確かにそうかもしれないと思うところもあって、大人しく彼の説教を聴いていた紅。
流石に、数十分に及ぶあれは中々辛いものだった。
「…今回だけは大人しくしておいてくれよ」
頼むから、と言われ、紅は形だけの返事を返す。
はーい、と言う間延びしたそれを聞けば、誰も本気だとは思えなかった。
けれど、あえて彼女の返事を咎める者は居ない。
ふと、紅は窓の外に目を向ける。
ビルの合間から不自然な煙が立ち上っているのが見えた。
何かが爆発し、それが原因で起こっているようなそれ。
「―――…ロマーリオ。そこ右折」
「は?」
「いいから、右折!」
やや荒い紅の声に、ハンドルを握っていたロマーリオは半ば反射的に右へと車線を変更した。

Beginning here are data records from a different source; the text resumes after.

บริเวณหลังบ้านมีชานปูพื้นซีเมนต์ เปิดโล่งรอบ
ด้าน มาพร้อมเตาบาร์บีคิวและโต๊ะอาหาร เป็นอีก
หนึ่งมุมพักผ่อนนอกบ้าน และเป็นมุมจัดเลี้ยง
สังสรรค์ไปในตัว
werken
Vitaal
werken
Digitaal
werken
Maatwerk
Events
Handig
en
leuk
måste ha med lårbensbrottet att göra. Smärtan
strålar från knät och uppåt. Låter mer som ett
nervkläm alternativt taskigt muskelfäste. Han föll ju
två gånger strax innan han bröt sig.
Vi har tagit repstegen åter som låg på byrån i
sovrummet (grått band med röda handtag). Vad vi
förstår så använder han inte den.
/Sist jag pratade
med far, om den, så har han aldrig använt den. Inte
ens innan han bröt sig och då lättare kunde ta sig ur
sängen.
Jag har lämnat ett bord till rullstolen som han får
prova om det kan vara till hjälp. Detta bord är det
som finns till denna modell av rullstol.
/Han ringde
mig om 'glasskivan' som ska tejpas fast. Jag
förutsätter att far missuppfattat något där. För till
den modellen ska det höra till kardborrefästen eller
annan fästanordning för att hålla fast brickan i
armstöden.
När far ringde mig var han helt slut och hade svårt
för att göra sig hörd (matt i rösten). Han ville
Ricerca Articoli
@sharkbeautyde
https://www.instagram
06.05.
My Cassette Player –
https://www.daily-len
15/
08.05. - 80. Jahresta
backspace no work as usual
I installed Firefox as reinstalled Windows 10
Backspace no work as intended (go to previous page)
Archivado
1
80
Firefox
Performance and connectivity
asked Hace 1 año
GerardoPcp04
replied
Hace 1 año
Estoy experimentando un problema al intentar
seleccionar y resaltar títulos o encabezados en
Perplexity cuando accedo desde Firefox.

乱暴に割り込む形になった所為で、後続の車がクラクションを鳴らす。
「紅、どうした?」
「あっちで何かあるわ」
そう言って彼女が指差した方を見ると、ディーノも表情を険しくする。
普通の平和な日常ではありえない光景が見えている。
「…おーい…さっき言った事は忘れてないだろうな?」
助手席から呆れた風な声が聞こえ、紅は窓から視線を外す。
そして、不敵な笑みを浮かべて見せた。
「巻き込まれちゃ仕方ないでしょ?」
交通渋滞によりそれ以上進めなくなった車。
速度が落ちるのと同時に、紅はロックを解除して車から飛び出した。
彼女は渋滞しているそれらの合間を縫うようにして走っていく。
呆れつつもやや急いで彼女に続く他のメンバー。
結局の所、目と鼻の先で騒ぎが起きれば見て見ぬフリなど出来ないようだ。
暁斗の深い溜め息は、再度聞こえた爆発音に掻き消された。